C’est Le jour où les élèves deviennent des collègues à part entière.
Ce n’est que le premier poste d’une longue carrière c’est vrai ! Mais autant commencer ce métier de la meilleure façon possible.

Après toutes ces émotions vient le temps de la préparation de la cérémonie, journée qui clôture en famille et entre collègues cette année écoulée, le temps de se dire au-revoir.
Le jour de la cérémonie est à la fois touchant et excitant, les élèves te présentent leur famille, femme, mari, enfants, parents, grands-parents, ils veulent faire des photos avec toi, un jour dont tout le monde se souvient.
Les au-revoirs, les pleurs et voilà les prochains élèves qui pointent le bout de leur nez, un éternel recommencement.
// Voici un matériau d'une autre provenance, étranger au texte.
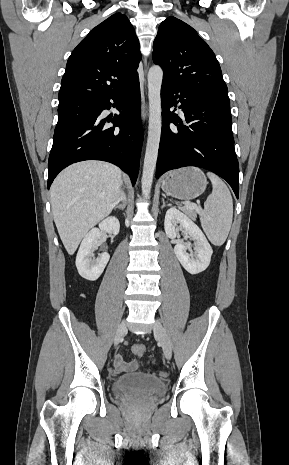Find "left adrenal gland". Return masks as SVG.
Segmentation results:
<instances>
[{
  "instance_id": "a2214340",
  "label": "left adrenal gland",
  "mask_w": 289,
  "mask_h": 465,
  "mask_svg": "<svg viewBox=\"0 0 289 465\" xmlns=\"http://www.w3.org/2000/svg\"><path fill=\"white\" fill-rule=\"evenodd\" d=\"M162 203H163V204H162L161 208H164V207L166 206V203H165V199H164V198H162Z\"/></svg>"
}]
</instances>
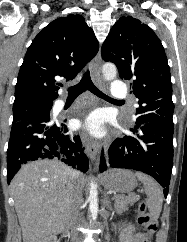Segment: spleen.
I'll return each instance as SVG.
<instances>
[{
  "instance_id": "spleen-1",
  "label": "spleen",
  "mask_w": 187,
  "mask_h": 242,
  "mask_svg": "<svg viewBox=\"0 0 187 242\" xmlns=\"http://www.w3.org/2000/svg\"><path fill=\"white\" fill-rule=\"evenodd\" d=\"M135 176L143 183L147 195L146 203L154 220L159 218L163 204V194L156 181L143 173L136 172Z\"/></svg>"
}]
</instances>
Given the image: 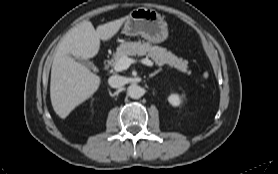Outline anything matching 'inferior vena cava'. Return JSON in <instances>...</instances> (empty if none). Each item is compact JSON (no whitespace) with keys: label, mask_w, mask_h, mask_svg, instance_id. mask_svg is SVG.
<instances>
[{"label":"inferior vena cava","mask_w":278,"mask_h":174,"mask_svg":"<svg viewBox=\"0 0 278 174\" xmlns=\"http://www.w3.org/2000/svg\"><path fill=\"white\" fill-rule=\"evenodd\" d=\"M108 83L113 88H120L123 85H125L126 81H125V77L114 75L109 78Z\"/></svg>","instance_id":"obj_1"}]
</instances>
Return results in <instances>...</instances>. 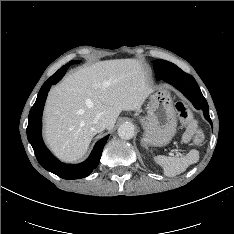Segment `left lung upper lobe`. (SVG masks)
<instances>
[{"mask_svg":"<svg viewBox=\"0 0 234 234\" xmlns=\"http://www.w3.org/2000/svg\"><path fill=\"white\" fill-rule=\"evenodd\" d=\"M152 62L157 79H163L165 76L177 75L183 72L175 64L165 60H155Z\"/></svg>","mask_w":234,"mask_h":234,"instance_id":"5c2ea615","label":"left lung upper lobe"}]
</instances>
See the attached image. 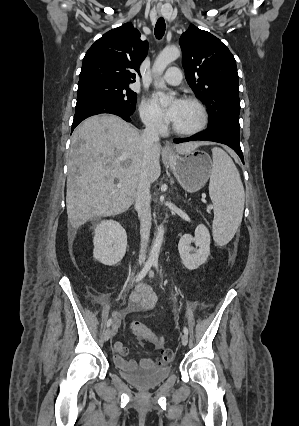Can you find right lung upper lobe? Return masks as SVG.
<instances>
[{
	"label": "right lung upper lobe",
	"instance_id": "obj_1",
	"mask_svg": "<svg viewBox=\"0 0 299 426\" xmlns=\"http://www.w3.org/2000/svg\"><path fill=\"white\" fill-rule=\"evenodd\" d=\"M148 42L131 23L112 29L87 51L79 75V85L91 83L129 84L135 82L146 57Z\"/></svg>",
	"mask_w": 299,
	"mask_h": 426
}]
</instances>
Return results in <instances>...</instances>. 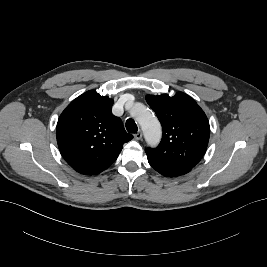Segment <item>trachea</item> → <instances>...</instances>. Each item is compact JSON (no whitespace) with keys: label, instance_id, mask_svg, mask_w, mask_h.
<instances>
[{"label":"trachea","instance_id":"1","mask_svg":"<svg viewBox=\"0 0 267 267\" xmlns=\"http://www.w3.org/2000/svg\"><path fill=\"white\" fill-rule=\"evenodd\" d=\"M126 129L129 133H136L138 131V127L133 119L126 121Z\"/></svg>","mask_w":267,"mask_h":267}]
</instances>
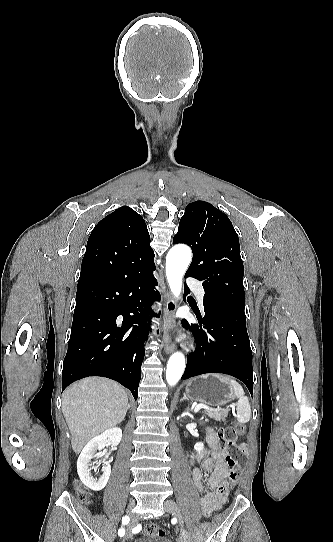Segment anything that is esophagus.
I'll list each match as a JSON object with an SVG mask.
<instances>
[{
  "label": "esophagus",
  "mask_w": 333,
  "mask_h": 542,
  "mask_svg": "<svg viewBox=\"0 0 333 542\" xmlns=\"http://www.w3.org/2000/svg\"><path fill=\"white\" fill-rule=\"evenodd\" d=\"M177 308V303L175 299L170 295L169 292L166 294V301H165V308H164V316L166 318H169L172 314L175 313ZM163 342H164V351L166 354H169L173 352L175 348V344L172 341V338L169 334V329H166L163 334Z\"/></svg>",
  "instance_id": "obj_1"
}]
</instances>
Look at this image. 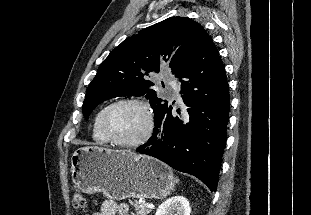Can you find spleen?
I'll use <instances>...</instances> for the list:
<instances>
[{
	"label": "spleen",
	"mask_w": 311,
	"mask_h": 215,
	"mask_svg": "<svg viewBox=\"0 0 311 215\" xmlns=\"http://www.w3.org/2000/svg\"><path fill=\"white\" fill-rule=\"evenodd\" d=\"M176 182L178 183V182H179V179L176 178Z\"/></svg>",
	"instance_id": "1"
}]
</instances>
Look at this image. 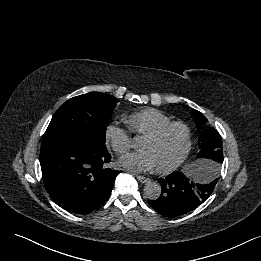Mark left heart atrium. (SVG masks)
<instances>
[{
  "mask_svg": "<svg viewBox=\"0 0 261 261\" xmlns=\"http://www.w3.org/2000/svg\"><path fill=\"white\" fill-rule=\"evenodd\" d=\"M119 164L134 172H143L156 167L154 158L147 151L129 153L120 158Z\"/></svg>",
  "mask_w": 261,
  "mask_h": 261,
  "instance_id": "left-heart-atrium-1",
  "label": "left heart atrium"
}]
</instances>
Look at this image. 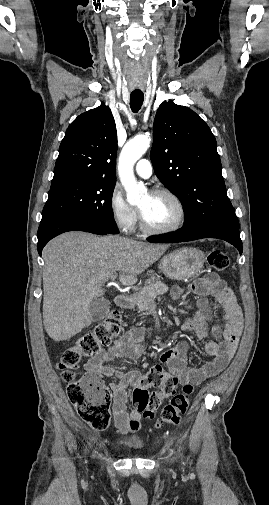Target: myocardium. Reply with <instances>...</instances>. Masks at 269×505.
I'll use <instances>...</instances> for the list:
<instances>
[{"mask_svg":"<svg viewBox=\"0 0 269 505\" xmlns=\"http://www.w3.org/2000/svg\"><path fill=\"white\" fill-rule=\"evenodd\" d=\"M152 195H161V196H167L171 198L177 205L179 209V218L178 220L169 226L166 227H154L150 225L145 217L143 216L142 212L139 211V216H140V226L143 231L149 233V234H167L171 232H175L179 230L186 222L187 219V209L182 201V199L173 191L165 188L161 189H156L151 192Z\"/></svg>","mask_w":269,"mask_h":505,"instance_id":"myocardium-1","label":"myocardium"}]
</instances>
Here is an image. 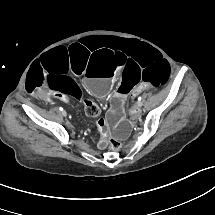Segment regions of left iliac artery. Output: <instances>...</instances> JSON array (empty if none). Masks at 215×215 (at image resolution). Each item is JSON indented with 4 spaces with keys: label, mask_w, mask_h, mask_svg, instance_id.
Instances as JSON below:
<instances>
[{
    "label": "left iliac artery",
    "mask_w": 215,
    "mask_h": 215,
    "mask_svg": "<svg viewBox=\"0 0 215 215\" xmlns=\"http://www.w3.org/2000/svg\"><path fill=\"white\" fill-rule=\"evenodd\" d=\"M138 103L142 106V97L138 98Z\"/></svg>",
    "instance_id": "44dca946"
}]
</instances>
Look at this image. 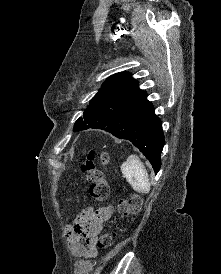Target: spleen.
I'll return each instance as SVG.
<instances>
[{
	"label": "spleen",
	"mask_w": 221,
	"mask_h": 274,
	"mask_svg": "<svg viewBox=\"0 0 221 274\" xmlns=\"http://www.w3.org/2000/svg\"><path fill=\"white\" fill-rule=\"evenodd\" d=\"M121 171L132 188L140 193L150 192L149 176L138 156L131 155L122 163Z\"/></svg>",
	"instance_id": "3e777b00"
}]
</instances>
Le côté obscur de la force : la différence école / terrain.
Je pense qu’il y a très peu de différence, l’école est là pour préparer au mieux les effectifs à de nombreuses situations, l’école forme la polyvalence, le terrain lui forme à une spécialité.

À l’école les agresseurs sont faux (les élèves jouent eux-même les requérants, auteurs ou victimes lors des simulations), ensuite, le terrain est miné par les mauvaises habitudes : contrôle routier seul pour un véhicule, palpation devant, contrôles d’identité improvisés, etc.…
Pour les mauvaises langues je retourne chaque année sur le terrain, je vous l’ai dit j’aime la remise en question c’est pourquoi je suis toujours volontaire pour participer à ces semaines de « ressourcement en service actif » cela permet de garder un pied sur le terrain.

J’adore transmettre aux élèves, je ne regrette pas ce choix de carrière, et c’est maintenant à mon tour de me promener avec des documents à la main, d’avoir un bureau avec les photos des élèves qui sont passés devant moi, me tournant vers l’avenir et leur permettant de préparer le leur.